> **AIM OF THE TASK**
The lines from the one holding "comune di Beneve" to the end of the records below, exactly as written, are the only thing to return.

Stored data entries
──────────

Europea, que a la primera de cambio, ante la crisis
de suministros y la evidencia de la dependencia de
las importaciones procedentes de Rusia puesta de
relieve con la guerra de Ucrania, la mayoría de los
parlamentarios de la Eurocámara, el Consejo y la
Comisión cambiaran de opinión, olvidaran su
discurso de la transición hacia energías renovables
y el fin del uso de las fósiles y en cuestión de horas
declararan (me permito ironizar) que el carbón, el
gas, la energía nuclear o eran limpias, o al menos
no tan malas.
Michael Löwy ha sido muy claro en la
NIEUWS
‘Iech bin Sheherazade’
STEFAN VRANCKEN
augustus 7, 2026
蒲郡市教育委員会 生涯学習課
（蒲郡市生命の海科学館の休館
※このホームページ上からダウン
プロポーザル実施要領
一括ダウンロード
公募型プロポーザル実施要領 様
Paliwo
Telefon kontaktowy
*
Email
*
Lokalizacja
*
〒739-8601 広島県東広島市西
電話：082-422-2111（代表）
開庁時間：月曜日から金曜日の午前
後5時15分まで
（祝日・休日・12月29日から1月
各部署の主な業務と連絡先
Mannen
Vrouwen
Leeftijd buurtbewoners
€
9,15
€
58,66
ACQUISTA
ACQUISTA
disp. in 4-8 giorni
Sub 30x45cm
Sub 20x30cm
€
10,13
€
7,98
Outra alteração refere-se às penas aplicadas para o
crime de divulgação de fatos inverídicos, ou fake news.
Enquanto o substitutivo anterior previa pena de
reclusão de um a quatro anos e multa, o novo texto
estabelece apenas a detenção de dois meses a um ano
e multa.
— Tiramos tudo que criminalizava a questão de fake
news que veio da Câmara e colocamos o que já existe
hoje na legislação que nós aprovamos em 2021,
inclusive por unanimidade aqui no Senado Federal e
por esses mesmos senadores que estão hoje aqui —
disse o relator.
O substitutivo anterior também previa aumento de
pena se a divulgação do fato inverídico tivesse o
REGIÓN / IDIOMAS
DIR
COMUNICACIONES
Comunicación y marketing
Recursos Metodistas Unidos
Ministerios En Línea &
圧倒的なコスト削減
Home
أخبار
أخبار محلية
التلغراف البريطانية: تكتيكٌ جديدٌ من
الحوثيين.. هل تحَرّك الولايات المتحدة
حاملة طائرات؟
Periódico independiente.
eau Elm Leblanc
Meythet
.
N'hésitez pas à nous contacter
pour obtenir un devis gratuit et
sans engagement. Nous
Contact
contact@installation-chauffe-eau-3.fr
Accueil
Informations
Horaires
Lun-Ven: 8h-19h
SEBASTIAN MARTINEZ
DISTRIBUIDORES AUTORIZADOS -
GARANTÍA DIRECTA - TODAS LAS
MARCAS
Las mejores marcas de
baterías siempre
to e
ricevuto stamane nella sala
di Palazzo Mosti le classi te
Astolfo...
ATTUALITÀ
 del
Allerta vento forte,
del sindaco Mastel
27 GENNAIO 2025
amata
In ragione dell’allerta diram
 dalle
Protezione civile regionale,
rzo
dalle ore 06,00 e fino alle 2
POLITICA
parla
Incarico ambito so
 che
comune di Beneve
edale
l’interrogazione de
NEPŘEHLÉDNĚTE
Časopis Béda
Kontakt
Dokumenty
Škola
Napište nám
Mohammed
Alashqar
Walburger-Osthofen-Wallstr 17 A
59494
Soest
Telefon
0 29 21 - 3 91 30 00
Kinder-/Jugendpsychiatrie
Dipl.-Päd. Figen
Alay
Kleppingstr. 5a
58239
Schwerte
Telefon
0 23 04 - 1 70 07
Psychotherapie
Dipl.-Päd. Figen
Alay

──────────

> **YOUR SOLUTION**
comune di Beneve
edale
l’interrogazione de
NEPŘEHLÉDNĚTE
Časopis Béda
Kontakt
Dokumenty
Škola
Napište nám
Mohammed
Alashqar
Walburger-Osthofen-Wallstr 17 A
59494
Soest
Telefon
0 29 21 - 3 91 30 00
Kinder-/Jugendpsychiatrie
Dipl.-Päd. Figen
Alay
Kleppingstr. 5a
58239
Schwerte
Telefon
0 23 04 - 1 70 07
Psychotherapie
Dipl.-Päd. Figen
Alay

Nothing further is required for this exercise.